A year ago – this month, October 2024 – it was first leaked in The Information, then by Ilya, OpenAI’s technical co-founder, that ‘scaling laws’ were over. (And Ilya’s same breath, a new ‘scaling law’ was invented, which wasn’t real, but kept the market hype going.) I’ll explain.


Scaling laws


The investment fever in AI was driven by “scaling laws”. I’ll break this down.

 

For a couple of years, AI companies, according to certain (questionable) measures, were able to get a linear increase in performance via an exponential increase in capital investment.

 

This sounds like a really bad investment – linear results at an exponential cost? But think about this from the perspective of VCs. They might expect one investment in ten not to fail, and one investment in a hundred to succeed enough to make them a winning VC. And to figure that out, they have to do a lot of market research into the value of the product, and a lot of guessing about whether the personalities and teams involved have what it takes to make a successful business.

 

You don’t have to do that with a scaling law. You’re guaranteed a linear return out of your exponential capital investment. You pump money in, and you’re guaranteed better AI out. It’s a slam-dunk, no-brainer. Of course that’s where you put your money. And pretty obviously, you want to put that capital into the top dog – the one who looks the most likely to get the rest of that exponential capital from someone else.

 

Okay, so far so good.

 

But a year ago, it was leaked from OpenAI that making your model bigger doesn’t make it better anymore. They tried it, and tried it, but it no longer worked.

 

So Ilya announced: Yeah, that’s true, but we’ve invented a new scaling law: “Scaling inference”.

 

Total B.S. Sorry.

 

"Scaling inference"


First of all, OpenAI didn’t invent “scaling inference”. The industry has been “scaling inference” in language models since long before the introduction of ChatGPT. See: the ReAct paper. See: “Chain of thought”.

 

What is it?
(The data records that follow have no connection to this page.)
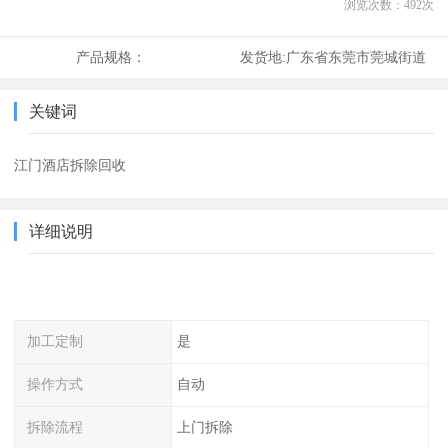
浏览次数：
492
次
产品规格：
发货地:
广东省东莞市莞城街道
关键词
江门酒店拆除回收
详细说明
加工定制
是
操作方式
自动
拆除流程
上门拆除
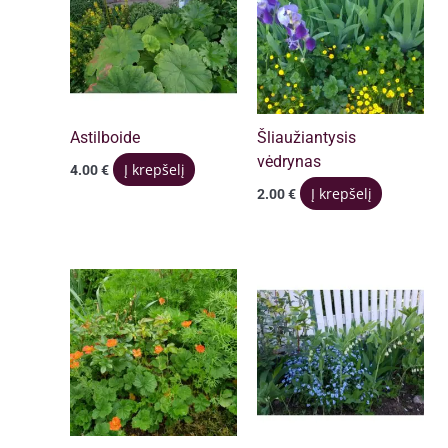
Astilboide
Šliaužiantysis
vėdrynas
Į krepšelį
4.00
€
Į krepšelį
2.00
€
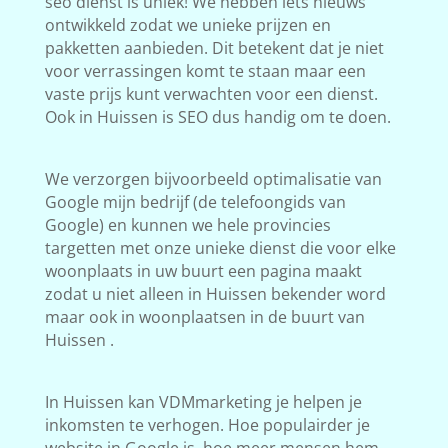
seo dienst is uniek! We hebben iets nieuws
ontwikkeld zodat we unieke prijzen en
pakketten aanbieden. Dit betekent dat je niet
voor verrassingen komt te staan maar een
vaste prijs kunt verwachten voor een dienst.
Ook in Huissen is SEO dus handig om te doen.
We verzorgen bijvoorbeeld optimalisatie van
Google mijn bedrijf (de telefoongids van
Google) en kunnen we hele provincies
targetten met onze unieke dienst die voor elke
woonplaats in uw buurt een pagina maakt
zodat u niet alleen in Huissen bekender word
maar ook in woonplaatsen in de buurt van
Huissen .
In Huissen kan VDMmarketing je helpen je
inkomsten te verhogen. Hoe populairder je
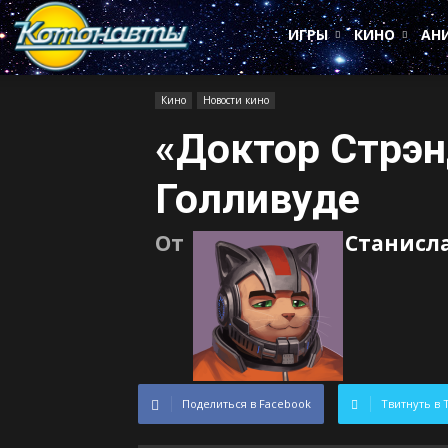
Котонавты
ИГРЫ
КИНО
АН
Кино
Новости кино
«Доктор Стрэн
Голливуде
От
Станисл
Поделиться в Facebook
Твитнуть в 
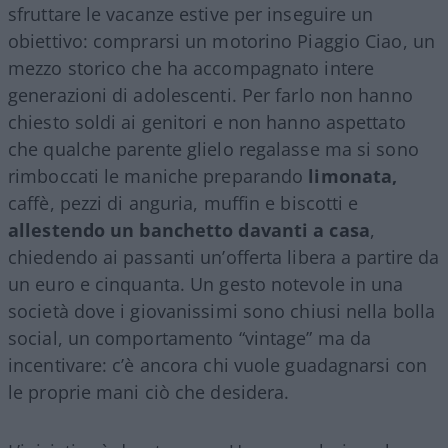
sfruttare le vacanze estive per inseguire un
obiettivo: comprarsi un motorino Piaggio Ciao, un
mezzo storico che ha accompagnato intere
generazioni di adolescenti. Per farlo non hanno
chiesto soldi ai genitori e non hanno aspettato
che qualche parente glielo regalasse ma si sono
rimboccati le maniche preparando
limonata,
caffè, pezzi di anguria, muffin e biscotti e
allestendo un banchetto davanti a casa
,
chiedendo ai passanti un’offerta libera a partire da
un euro e cinquanta. Un gesto notevole in una
società dove i giovanissimi sono chiusi nella bolla
social, un comportamento “vintage” ma da
incentivare: c’è ancora chi vuole guadagnarsi con
le proprie mani ciò che desidera.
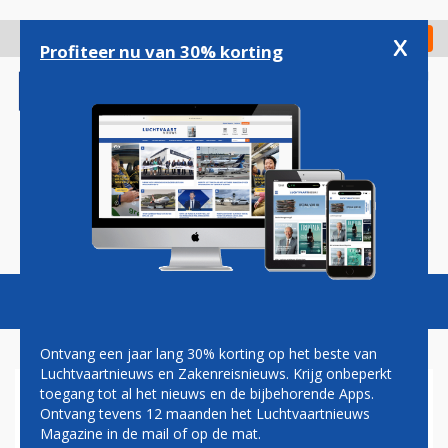
Overslaan
en
x
Digitaal Magazine
Registreer
Check in
naar
Profiteer nu van 30% korting
de
inhoud
gaan
Magazine
Podcasts
Vacatures
Toggl
naviga
Ontvang een jaar lang 30% korting op het beste van
Luchtvaartnieuws en Zakenreisnieuws. Krijg onbeperkt
toegang tot al het nieuws en de bijbehorende Apps.
MEER CARGO ACTIVITEITEN
Ontvang tevens 12 maanden het Luchtvaartnieuws
OP GRONINGEN AIRPORT
Magazine in de mail of op de mat.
It’s getting language models to instruct language models to instruct language models.

 

Really bad news: It can’t work as a scaling law.

 

Why not? Because language models aren’t accurate 100% of the time.

 

Now, there’s recent research showing that language model accuracy is much lower than reported. The benchmarks are misleading, because models are trained on them. Even slight changes to the wording of the benchmark questions result in a precipitous drop in benchmark scores.

 

But let’s pretend benchmark scores were accurate: None of them claim 100% accuracy from language models. This is key to why “scaling inference” can’t work. It’s due to the laws of probability. I’ll walk you through it.

 

Let’s say there is a 50% chance it will rain today, and there is a 50% chance your balanced coin will come up heads. What is the chance it will rain today and your coin will come up heads?

 

25%.

 

Not 50%. 25%. It breaks down like this:

 

25% chance: Rain, heads

25% chance: Rain, tails

25% chance: No rain, heads

25% chance: No rain, tails

 

Notice what happens? Probabilities get smaller when you chain them together.

 

Now if there’s a 50% chance of something else – I don’t know, your husband cooking your eggs correctly – then there’s a 12.5% chance there’s rain, the coin comes up heads, and your husband cooks your eggs correctly. Things are looking bad.

 

So now you’re going to scale inference – you’re going to have multiple iterations of language model output riffing off itself.

 

If language models had the good fortune of being accurate 80% of the time, after 4 riffs, the probability of accuracy is 40%. If language models were 90% accurate, they’d be more likely to wrong then right after 7 riffs. If they somehow got to the point where they were 99% accurate, they’d still be more likely to be wrong than right after 70 riffs.

 

For there to be a scaling law here, they need to get more right, not more wrong, at every riff.

 

But this gets worse. Language model performances don’t even crack 90%; see the LLM Leaderboard.

 

You can spend all the money you want on ‘scaling inference’: It won’t get you to AGI. Sorry. Can’t work. Won’t happen. All B.S.

 

Do Sam Altman and Ilya know this? I don’t know. OpenAI has been pursuing a really, really sad and doomed-to-fail R&D path from the beginning (more on this below), so maybe they genuinely think the thing they’ve been promoting for the last year (at OpenAI and Safe Superintelligence Institute, respectively) can work. Maybe they’re really that foolish. Or maybe they’re clever people who know how to pull off a lie. I don’t know. They’ve earned the credibility that they knowingly pull off lies (see: public information that Sam Altman, when leading Y Combinator, used to tell the story of how he’d call in a room full of friends to pretend to be talking to customers when investors were coming by… he credited this with getting investment in his startup, and suggested his mentees due similar things). But do they know enough about probability to know ‘scaling inference’ can’t work? Not really. People who understand probability well would never have thought that language models could scale to “AGI” in the first place. So, credit where credit is due: Maybe they’re not frauds, just not as smart as people tell them they are.

 

As I said when asked point blank at the unnamed conference mentioned above: Yes, it may be possible to build “AGI”. But not the way these guys propose doing it.

 

Hopefully you’re still following me here…

 

Why OpenAI’s R&D was wrongheaded and dumb

 

Sorry, going to tell you what every real (not self-nominated “AI expert) AI engineer knows: language models are autocomplete and chatbots are no more than glorified autocomplete.

 

I’ll break this down for you.

 

What a language model does is predict the next word in a document, given all the previous words.

 

A technology named “transformers” (invented at Google, published into the public domain, but used at OpenAI), made out of a technology called “attention”, is really, really good at this. Groundbreakingly good at this.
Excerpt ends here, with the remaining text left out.